Combatê-la significa buscar meios de oferecer proteção social para quem precisa. Isso inclui coisas básicas para a maioria das pessoas, como o acesso à água potável.
Infelizmente, o senso comum ainda associa a condição de pobreza a escolhas e decisões individuais. Ou seja, não a enxerga como um problema social estrutural.
Esse ódio de classe não é novidade na história da humanidade.
É algo gestado há muito tempo, assim como o racismo, o machismo, a homofobia e outros preconceitos. Todos fundados em uma estrutura social extremamente desigual.

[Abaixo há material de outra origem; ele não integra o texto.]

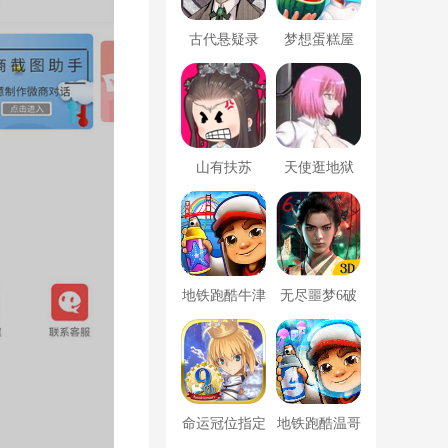
古代悬疑录
梦想蛋糕屋
山有扶苏
天使逛地狱
地铁跑酷牛津
无尽噩梦6破
版内置菜单
解版内置菜单
MOD修改器
命运冠位指定
地铁跑酷温哥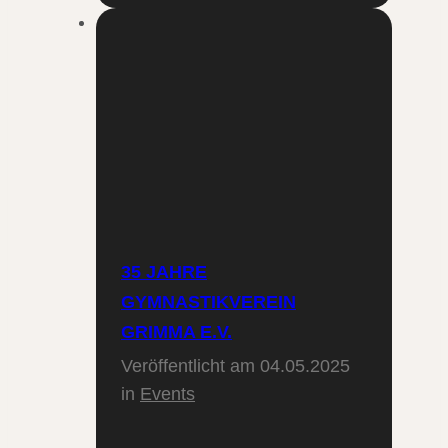
35 JAHRE
GYMNASTIKVEREIN
GRIMMA E.V.
Veröffentlicht am
04.05.2025
in
Events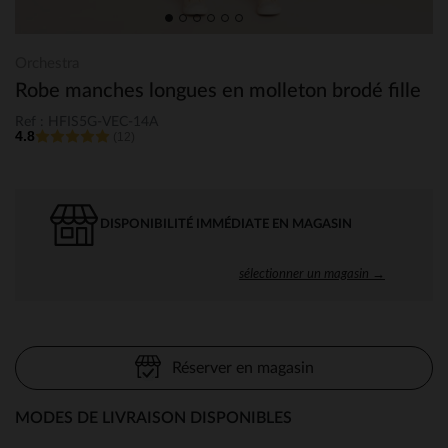
Orchestra
Robe manches longues en molleton brodé fille
Ref : HFIS5G-VEC-14A
4.8
(12)
DISPONIBILITÉ IMMÉDIATE EN MAGASIN
sélectionner un magasin →
Réserver en magasin
MODES DE LIVRAISON DISPONIBLES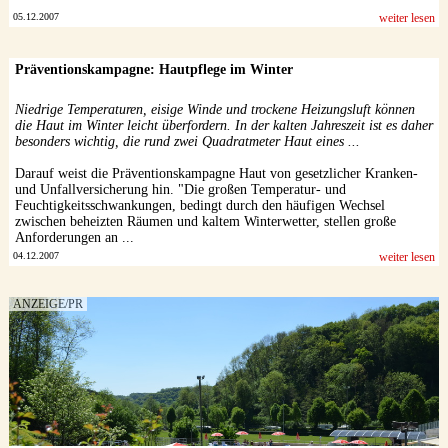
05.12.2007
weiter lesen
Präventionskampagne: Hautpflege im Winter
Niedrige Temperaturen, eisige Winde und trockene Heizungsluft können
die Haut im Winter leicht überfordern. In der kalten Jahreszeit ist es daher
besonders wichtig, die rund zwei Quadratmeter Haut eines ...
Darauf weist die Präventionskampagne Haut von gesetzlicher Kranken-
und Unfallversicherung hin. "Die großen Temperatur- und
Feuchtigkeitsschwankungen, bedingt durch den häufigen Wechsel
zwischen beheizten Räumen und kaltem Winterwetter, stellen große
Anforderungen an ...
04.12.2007
weiter lesen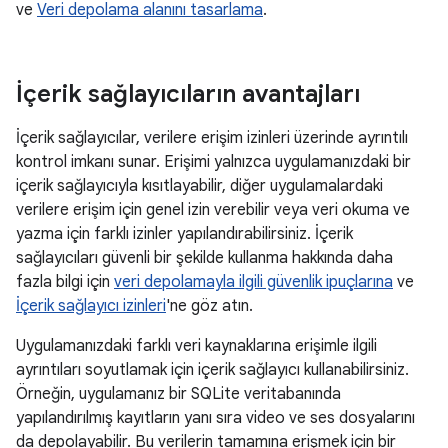
ve
Veri depolama alanını tasarlama
.
İçerik sağlayıcıların avantajları
İçerik sağlayıcılar, verilere erişim izinleri üzerinde ayrıntılı
kontrol imkanı sunar. Erişimi yalnızca uygulamanızdaki bir
içerik sağlayıcıyla kısıtlayabilir, diğer uygulamalardaki
verilere erişim için genel izin verebilir veya veri okuma ve
yazma için farklı izinler yapılandırabilirsiniz. İçerik
sağlayıcıları güvenli bir şekilde kullanma hakkında daha
fazla bilgi için
veri depolamayla ilgili güvenlik ipuçlarına
ve
İçerik sağlayıcı izinleri
'ne göz atın.
Uygulamanızdaki farklı veri kaynaklarına erişimle ilgili
ayrıntıları soyutlamak için içerik sağlayıcı kullanabilirsiniz.
Örneğin, uygulamanız bir SQLite veritabanında
yapılandırılmış kayıtların yanı sıra video ve ses dosyalarını
da depolayabilir. Bu verilerin tamamına erişmek için bir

Mas, pelo que as tendências indicam, estamos caminhando para um futuro de luta contra as injustiças sociais. Isso é cada vez mais urgente diante do cenário em que vivemos hoje.
Em 2015, nosso país infelizmente voltou a fazer parte do Mapa da Fome da Organização das Nações Unidas (ONU).
Segundo os dados do 2º Inquérito Nacional sobre Insegurança Alimentar no Contexto da Pandemia da Covid-19 no Brasil de 2022, mais de 33 milhões de pessoas não têm o que comer.
Portanto, mais do que ter consciência, todos precisam se engajar e defender a criação de políticas públicas voltadas à erradicação da pobreza.
Dessa forma, o que se espera é que todos nós possamos viver em um mundo sem aporofobia. E, claro, que toda a população tenha acesso aos direitos garantidos constitucionalmente.